Данилов уронил голову на стол, плечи его затряслись то ли в горьком смехе, то ли в бесслезном плаче — он и сам не знал.
Ну если бы привела какого-нибудь красавца, Алена Делона, еще можно было бы если не простить, то хотя бы понять. Так нет же, нет! Наверное, первого встречного схватила за руку и потащила к себе. Лишь бы деньги были! А он после такой ночи совсем хозяином себя почувствовал, даже разговаривать ей с Даниловым запретил. Барин, видите ли, не желает, чтобы в квартире находились посторонние! Шлюха, шлюха! Что ты хотела объяснить, разве такое объясняется?!

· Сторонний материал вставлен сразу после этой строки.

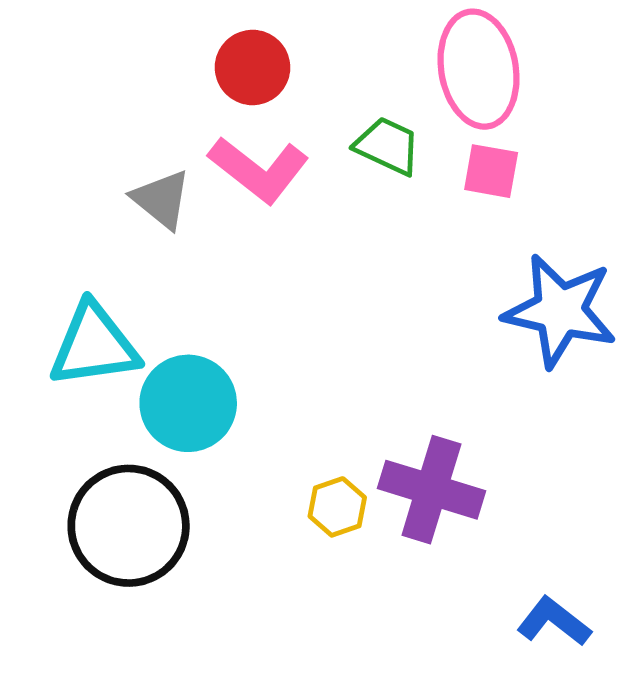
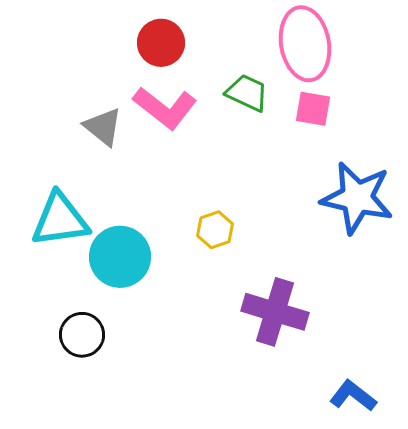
yellow hexagon: (337, 507) -> (215, 230), moved
black circle: (129, 526) -> (82, 335), size x0.6

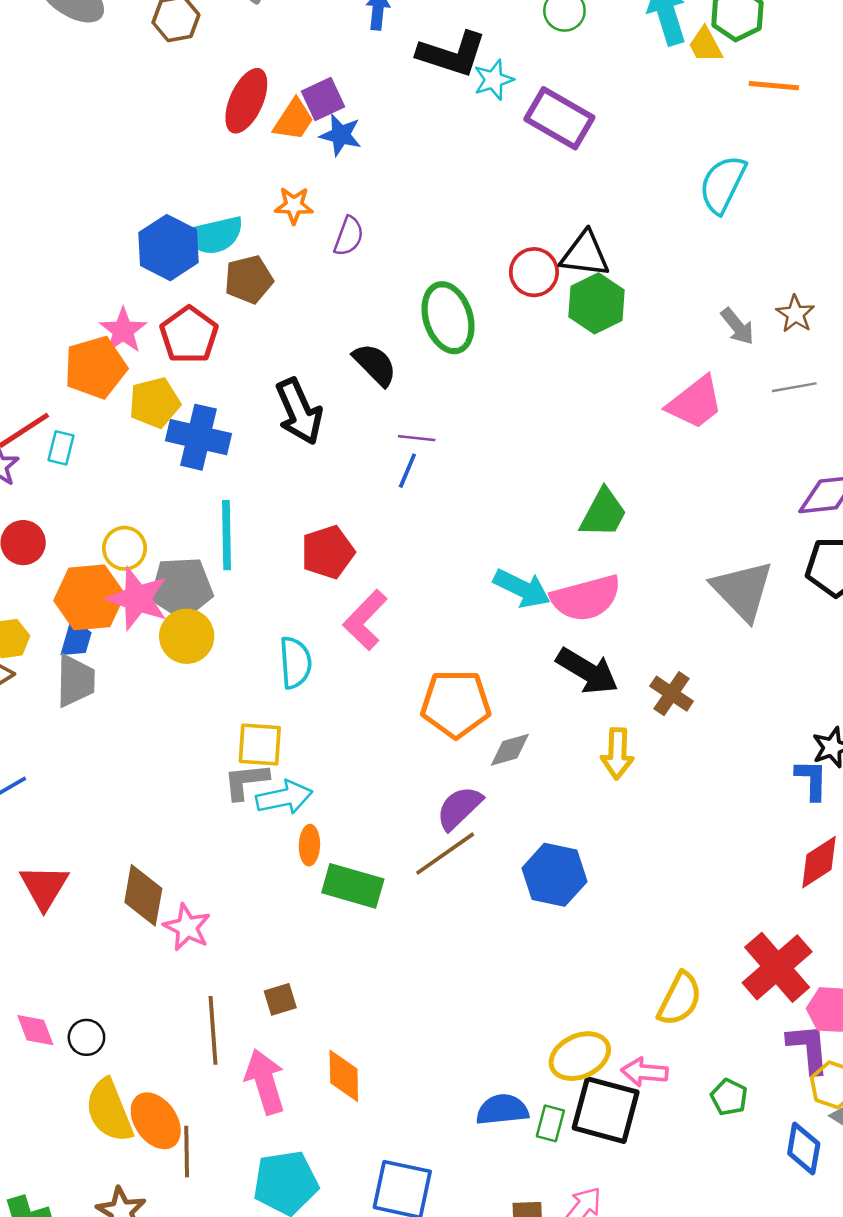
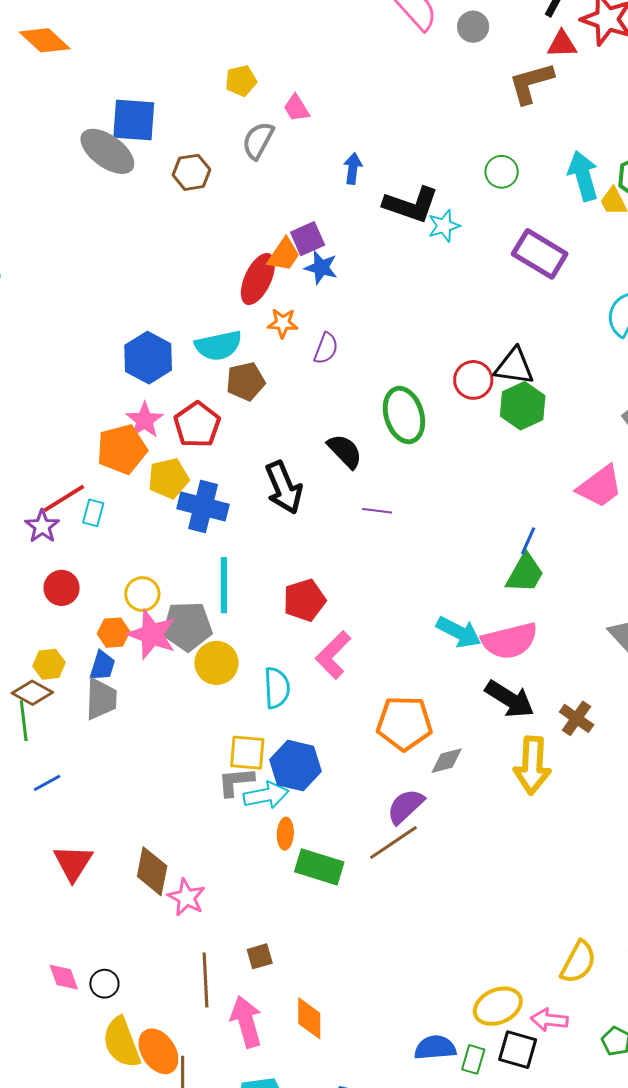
red ellipse: (246, 101) -> (258, 279), moved
purple rectangle: (559, 118) -> (540, 254), moved
blue hexagon: (169, 248) -> (148, 358), moved
blue line: (407, 471) -> (528, 541), moved
orange hexagon: (89, 597) -> (114, 633), size x0.6
yellow circle: (187, 636) -> (216, 663), moved
yellow arrow: (617, 754) -> (532, 765), size x1.4
blue hexagon: (554, 875) -> (296, 766), moved
black square: (606, 1110) -> (518, 1050), size x0.7

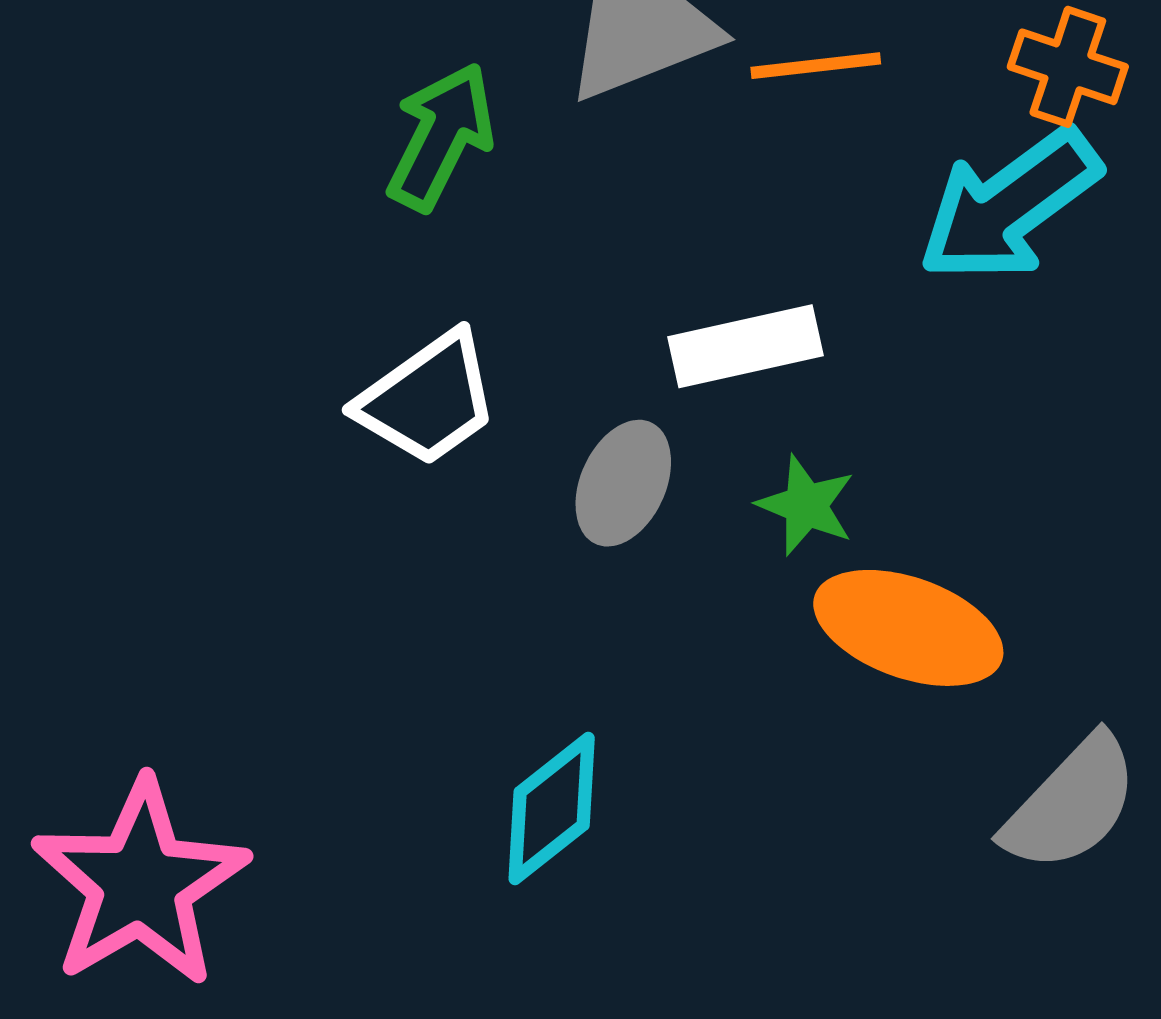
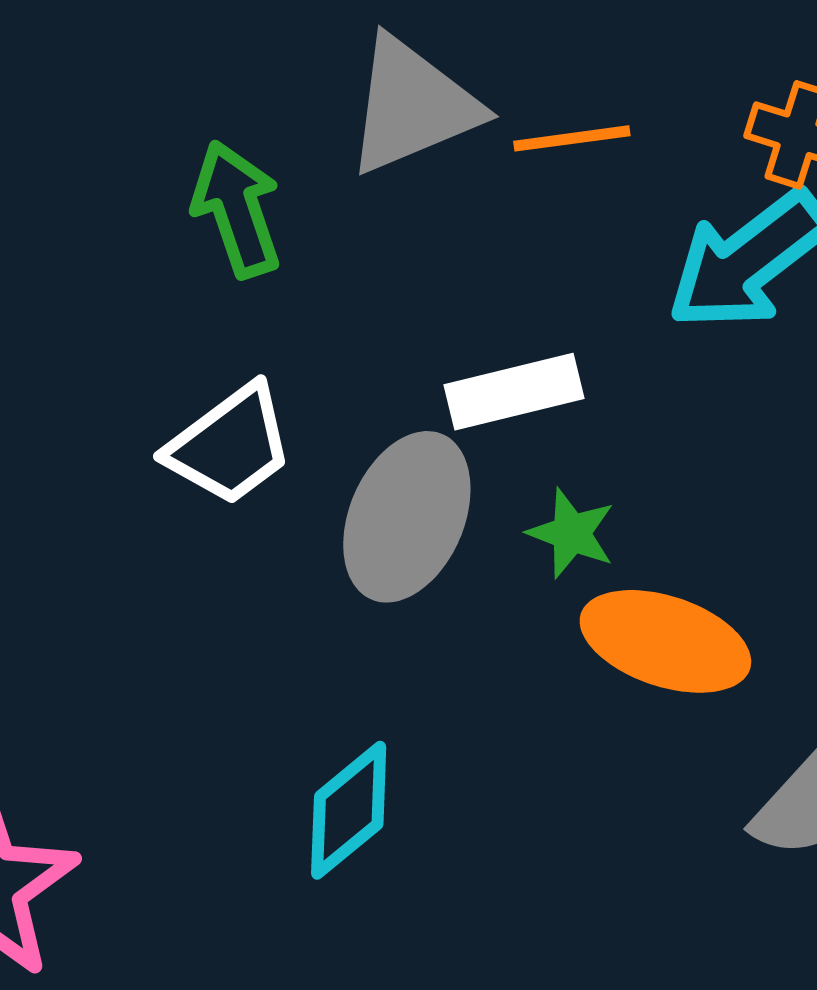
green arrow: (441, 137) -> (237, 209), turned -44
gray ellipse: (623, 483) -> (407, 517), size x1.5

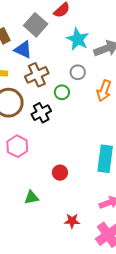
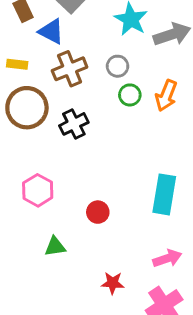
gray circle: (78, 72) -> (118, 66), moved
green circle: (62, 92) -> (130, 95), moved
pink hexagon: (17, 146) -> (38, 190), moved

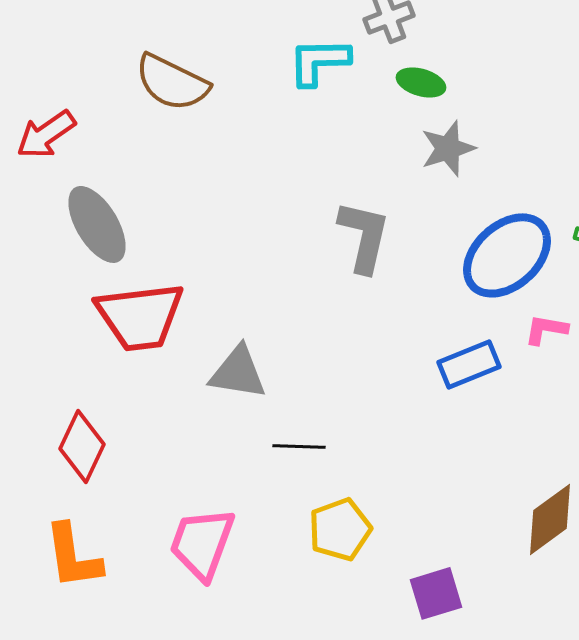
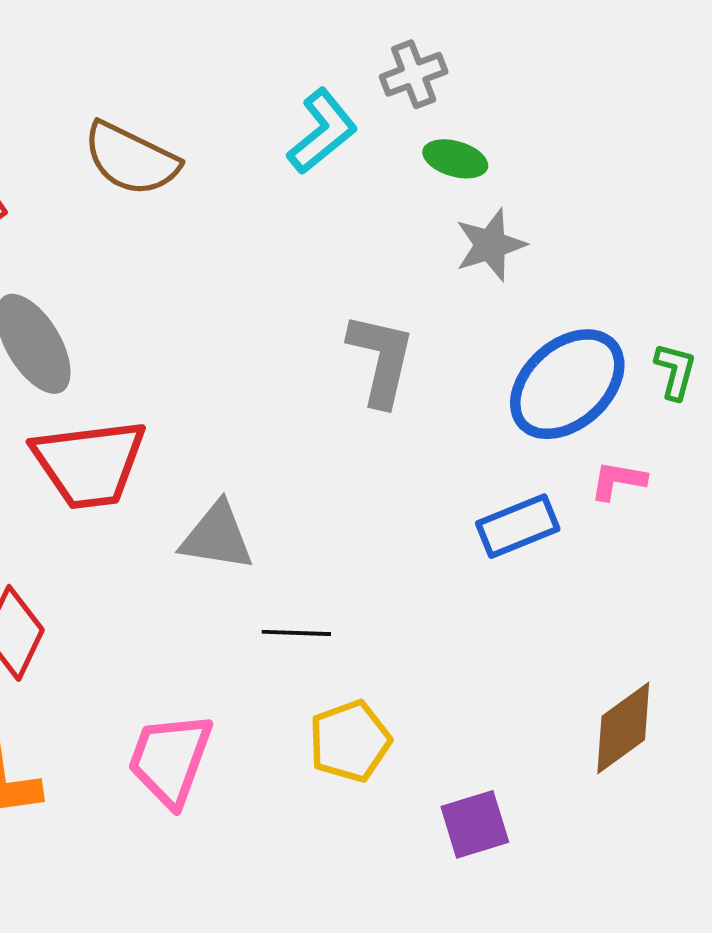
cyan L-shape: (319, 61) -> (322, 132), turned 142

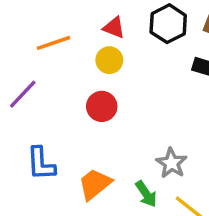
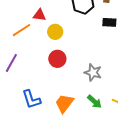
red triangle: (114, 28) -> (39, 15), moved
gray star: (171, 163) -> (93, 72), moved

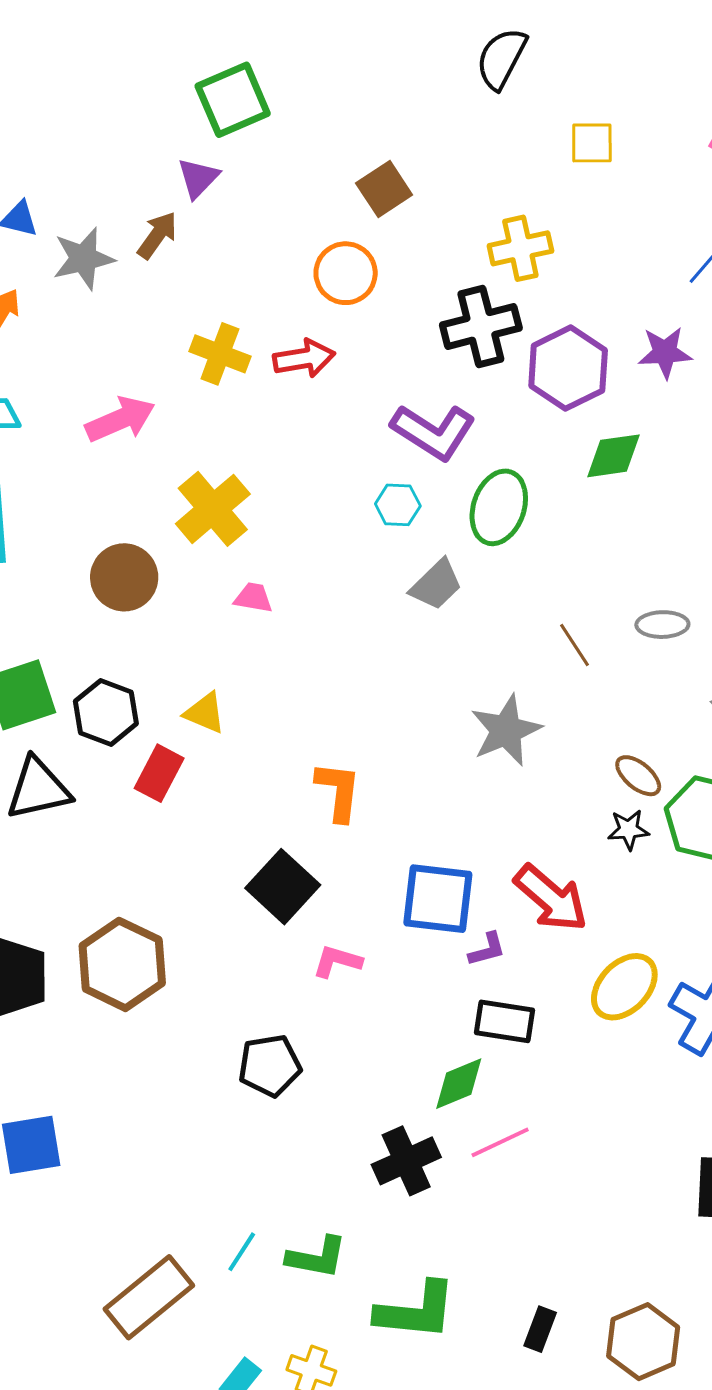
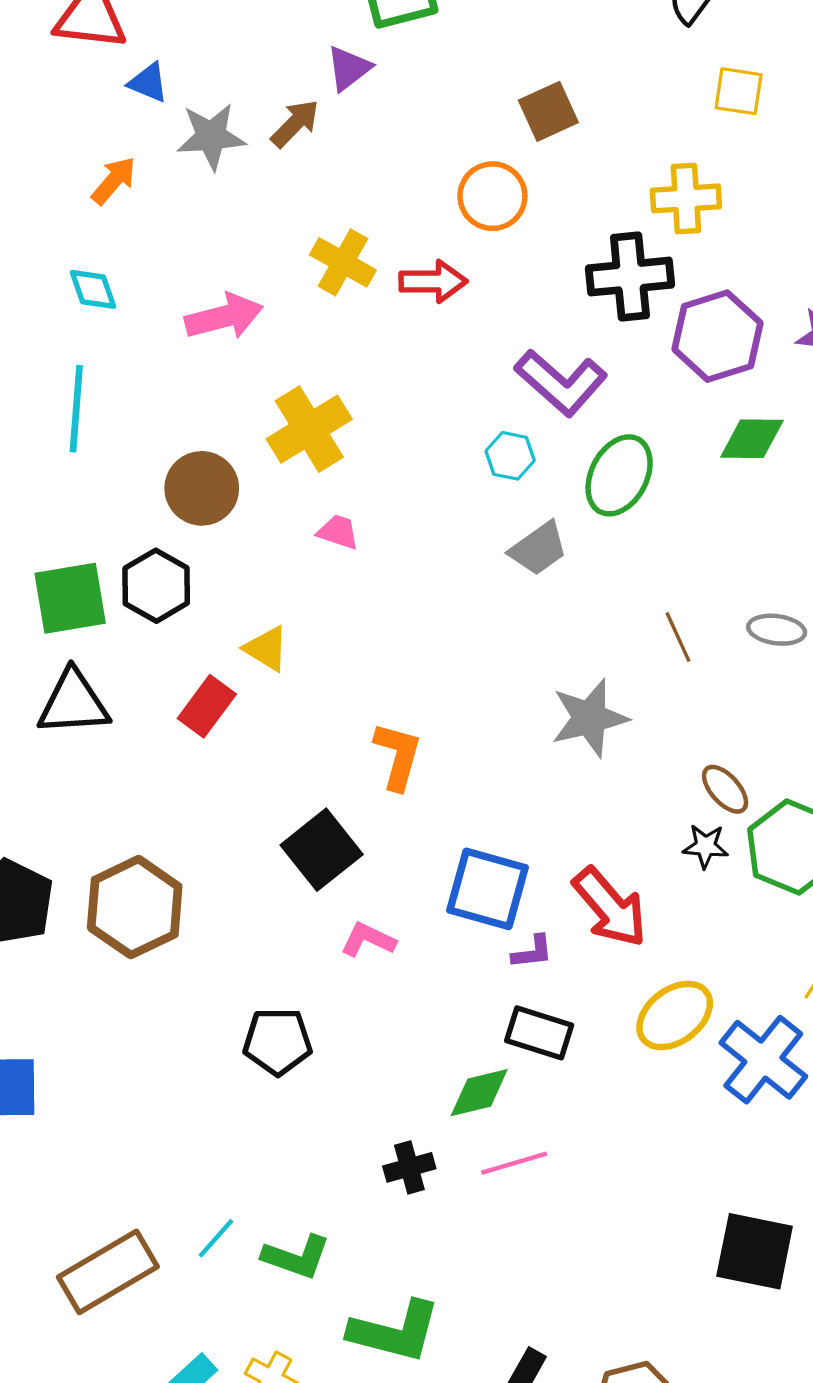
yellow square: (592, 143) -> (739, 91), moved
black hexagon: (106, 712) -> (156, 586), moved
black cross: (406, 1161) -> (409, 1167), size x0.7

Вот и случилось то, чего он больше всего боялся. Влюбился в шлюху, для которой нет ничего святого, увидел в ней красивую, нежную, верную женщину, скромного, чистого, доброго человека, а когда понял, что жизнь без нее не жизнь, она превратилась вдруг в страшного монстра, безжалостное чудовище! Или так всегда бывает: чего боишься, всеми силами стараешься избежать, на то и напорешься в конце концов?
Максим осторожно взял рюмку, приподнял ее. Третья. Может быть, хватит? Он усмехнулся, вспомнив поговорку: «В тихом омуте черти водятся», пробормотал:
— Водятся, водятся… Такие черти, что даже и представить себе невозможно было…
Пить не хотелось. И без этой рюмки тело наливалось мягкой тяжестью, ватной тяжестью, липкой тяжестью… И уже хотелось только одного: лечь на диван и закрыть глаза. И все исчезнет. Ни боли, ни тоски, ни кошмарных видений, как она ублажала этой ночью очередного любовника.
Звонок в дверь вызвал лишь ироничную усмешку на губах Данилова. Он и не пошевелился, разглядывая прозрачную жидкость в рюмке. Ал пришел. Быстро он добрался. Счастливый, всем довольный Ал. Сказка — ложь, да в ней намек… Лентяю Аладдину — принцесса, а его умному брату Касыму — злая торговка… Нет, это у Али-бабы умный брат Касым в дураках остался… Да какая разница. Нормально! Приехал его утешать? Не надо, никого видеть не хочется, слышать не хочется, почему они не понимают это?
Данилов вяло поднялся со стула, подошел к двери, над которой захлебывался хриплым треском звонок.
— Ал, я же тебе сказал, не надо приезжать, — с трудом пробормотал он, открывая дверь. — Я же…
На пороге стояли двое незнакомых парней. Широкоплечий, похожий на обезьяну, сильно толкнул Максима в грудь, а когда он влетел в комнату, распахнув спиной дверь, оба решительно шагнули в тесную прихожую. Другой, повыше ростом и более похожий на человека, спокойно щелкнул замком.
— Вы что, грабители? — закричал Данилов. — Валите отсюда, мне сейчас не до этого! Потом придете, я сам отдам все, что нужно! Ну? Чего уставились?
— Цирка-а-ач! — с улыбкой протянул Шурик. — Слышь, напарник, ты видел раньше таких? Я — нет.
— Вшяких видел, — ощерив беззубый рот, прошамкал Цуцма. — А ну жаткни пашть, кожел!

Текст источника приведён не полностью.